The formula for the next generation $p$ is as following:
$$p_{n}=\frac{p_{n-1}(1-p_{n-1})}{1-{p_{n-1}}^2}$$
I was wondering if there is just a standard formula for $p_n$, because I was asked to calculate the percentage of the $50$th generation. My only conclusion is that I have to enter the value 50 times into the formula, but I don't know if there is a more efficient way to calculate this.
On
Let $p_n = \frac{ p_{n-1}}{1+ mp_{n-1}}$.
Then for $m=1$ we have the correct formula.
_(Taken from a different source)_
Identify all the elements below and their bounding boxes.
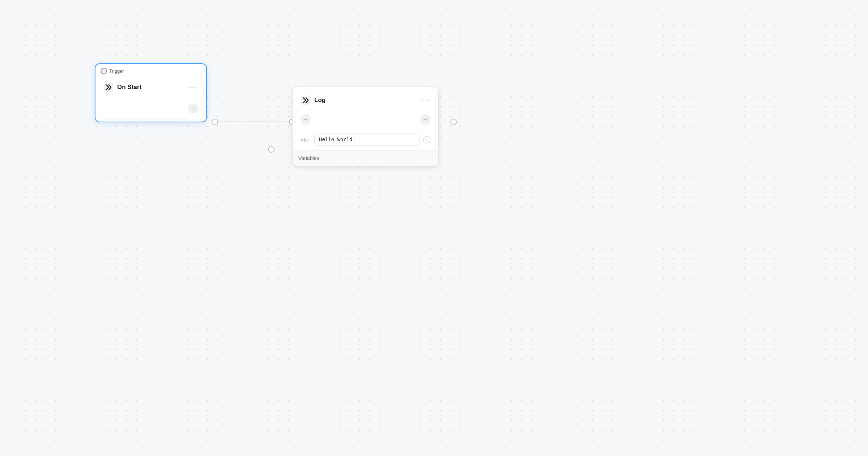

However, this gives us
\begin{eqnarray}
p_{n+1} &=& \frac{ p_{n}}{1+ m p_n} \\
&=& \frac{ \frac{p_{n-1}}{1+m p_{n-1}}}{1+ \frac{p_{n-1}}{1+ m p_{n-1}}}\\
&=&\frac{ \frac{p_{n-1}}{1+m p_{n-1}}}{\frac{1 + mp_{n-1}+p_{n-1}}{1+ m p_{n-1}}}\\
&=& \frac{ p_{n-1}}{ 1 + (m+1)p_{n-1}}
\end{eqnarray}
So if we start with $p_2 = \frac{p_1}{1+ p_1}$ we find $p_{50} = \frac{ p_1}{1+49p_1}$.
Assuming $p_{n-1}<1$, a factor of $1-p_{n-1}$ can be pulled out of both the numerator and denominator to get
$$p_n=\frac{p_{n-1}}{1+p_{n-1}} \tag{1}$$
Defining a reciprocal series $q_n=\frac{1}{p_n}$ we get by inverting (1)
$$q_n=q_{n-1}+1 \tag{2}$$
Hence for $k\ge1$ we have by repeated application of (2):
$$q_n=q_{n-k}+k \tag{3}$$
so, for example, $q_{50}=q_0+50$ whence $p_{50}=\left(\frac{1}{p_0}+50\right)^{-1}$.